Harvard researcher Erich Lindemann coined the term ‘grief work’ in the 1940s while studying trauma survivors (notably, survivors and family of the 1942 Cocoanut Grove fire). In Lindemann’s findings, typical grief includes floods of somatic distress (including difficulty breathing, weakness, loss of appetite, exhaustion, tension, mental pain, restlessness…), hostility towards friends and family, a desire to isolate, and a preoccupation with images of the deceased.
Through Lindemann’s lens, expectations that we will be joyful, fun, and celebratory partygoers, guests or companions during the holidays seems nearly impossible. Traditions and obligations may be out of reach for us. We must be gentle with ourselves by being willing to recognize limitations.
Take Breaks
If you need a moment away from joy-filled party when you feel sad, or a breather from a stressful family situation when you feel overwhelmed or angry, don’t hesitate – do what you need to care for yourself immediately. It is 100% okay to do so. Here are a few things I’ve done to catch my breath:
Taking a walk
Stepping into another room
Offering to run an errand (alone)
Asking for privacy to write in a journal for an hour
Say No.
Your emotional, physical and psychic energy might have more limitations this year. Saying “no” is perfectly okay. Connect with your gut feeling; don’t say “yes” to invitations or celebrations that feel overwhelming. Accept invites or obligations only as you have the energy and the desire to do so.

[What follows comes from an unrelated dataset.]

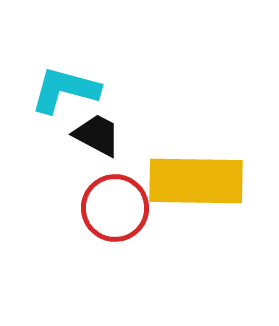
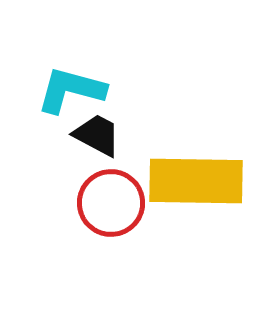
cyan L-shape: moved 6 px right
red circle: moved 4 px left, 5 px up
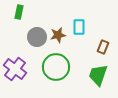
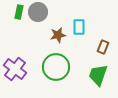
gray circle: moved 1 px right, 25 px up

Make your “yeses” tentative — let hosts, family, friends know you’ll try to attend, but it just might not be possible. Take on your usual obligations (decorating, cards, baking) only as they bring you some pleasure or distractionand let them go if they feel too big.
Keeping up traditions
It may seem tempting to slip into the psychic shoes of your lost one: This washer favorite holiday so I have to go at it with all my enthusiasm. It’s not your responsibility to carry on traditions that are too emotionally burdensome right now. December 2018 you can reconsider baking the mince pie.
Giving time time is permission to be gentle with your sweet self. Martha Whitmore Hickman sums it up beautifully:
“Our life runs in seasons, as does our grief. Some seasons are long and some short. But if we are resolute in our efforts to be present to the moment, even as we know this moment will give way to another, we can be assured at these times of renewed pain that things will get better.”